Records from a dataset:
______
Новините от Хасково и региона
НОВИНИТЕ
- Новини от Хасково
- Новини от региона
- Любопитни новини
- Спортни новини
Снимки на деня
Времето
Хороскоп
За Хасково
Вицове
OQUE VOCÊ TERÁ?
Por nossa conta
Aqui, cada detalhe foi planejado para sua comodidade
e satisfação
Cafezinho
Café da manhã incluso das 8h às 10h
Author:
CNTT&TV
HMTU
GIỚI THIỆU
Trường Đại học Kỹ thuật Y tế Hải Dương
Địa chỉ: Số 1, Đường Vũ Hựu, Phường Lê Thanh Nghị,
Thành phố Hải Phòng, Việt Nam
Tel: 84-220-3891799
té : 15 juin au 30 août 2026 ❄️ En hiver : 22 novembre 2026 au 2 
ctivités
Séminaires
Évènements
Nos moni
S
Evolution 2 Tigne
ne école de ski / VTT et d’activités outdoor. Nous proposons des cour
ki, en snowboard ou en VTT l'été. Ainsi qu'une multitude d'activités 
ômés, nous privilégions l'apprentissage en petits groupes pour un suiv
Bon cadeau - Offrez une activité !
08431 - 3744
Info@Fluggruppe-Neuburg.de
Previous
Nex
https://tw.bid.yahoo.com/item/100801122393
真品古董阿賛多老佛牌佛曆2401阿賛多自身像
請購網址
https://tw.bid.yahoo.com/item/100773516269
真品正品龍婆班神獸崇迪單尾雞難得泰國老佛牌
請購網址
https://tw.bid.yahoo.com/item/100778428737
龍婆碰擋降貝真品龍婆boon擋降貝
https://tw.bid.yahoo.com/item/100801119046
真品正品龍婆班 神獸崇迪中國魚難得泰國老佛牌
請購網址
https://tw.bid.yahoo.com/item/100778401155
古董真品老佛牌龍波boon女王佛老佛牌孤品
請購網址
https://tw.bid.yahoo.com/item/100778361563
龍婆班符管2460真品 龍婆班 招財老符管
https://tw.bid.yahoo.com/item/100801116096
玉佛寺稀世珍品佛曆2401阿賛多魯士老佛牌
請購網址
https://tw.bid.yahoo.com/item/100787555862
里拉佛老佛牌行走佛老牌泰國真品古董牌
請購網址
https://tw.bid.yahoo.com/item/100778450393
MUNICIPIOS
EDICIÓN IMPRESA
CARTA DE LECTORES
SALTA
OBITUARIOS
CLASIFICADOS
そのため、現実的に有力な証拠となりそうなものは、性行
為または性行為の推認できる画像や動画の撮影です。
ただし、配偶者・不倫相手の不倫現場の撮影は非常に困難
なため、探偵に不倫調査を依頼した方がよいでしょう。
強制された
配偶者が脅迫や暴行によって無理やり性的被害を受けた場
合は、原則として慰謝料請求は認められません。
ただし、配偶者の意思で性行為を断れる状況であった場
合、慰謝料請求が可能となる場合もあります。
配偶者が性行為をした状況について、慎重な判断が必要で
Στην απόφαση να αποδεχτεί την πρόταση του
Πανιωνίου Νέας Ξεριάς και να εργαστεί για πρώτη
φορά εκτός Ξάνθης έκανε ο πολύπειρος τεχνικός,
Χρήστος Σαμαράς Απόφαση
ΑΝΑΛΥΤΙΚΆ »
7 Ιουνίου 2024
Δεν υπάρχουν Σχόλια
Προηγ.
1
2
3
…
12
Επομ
______
AIM OF THE TASK: Write out the records exactly, starting at the first line and stopping after the line that contains "Trường Đại học Kỹ thuật Y tế Hải Dương".

RESPONSE AREA:
Новините от Хасково и региона
НОВИНИТЕ
- Новини от Хасково
- Новини от региона
- Любопитни новини
- Спортни новини
Снимки на деня
Времето
Хороскоп
За Хасково
Вицове
OQUE VOCÊ TERÁ?
Por nossa conta
Aqui, cada detalhe foi planejado para sua comodidade
e satisfação
Cafezinho
Café da manhã incluso das 8h às 10h
Author:
CNTT&TV
HMTU
GIỚI THIỆU
Trường Đại học Kỹ thuật Y tế Hải Dương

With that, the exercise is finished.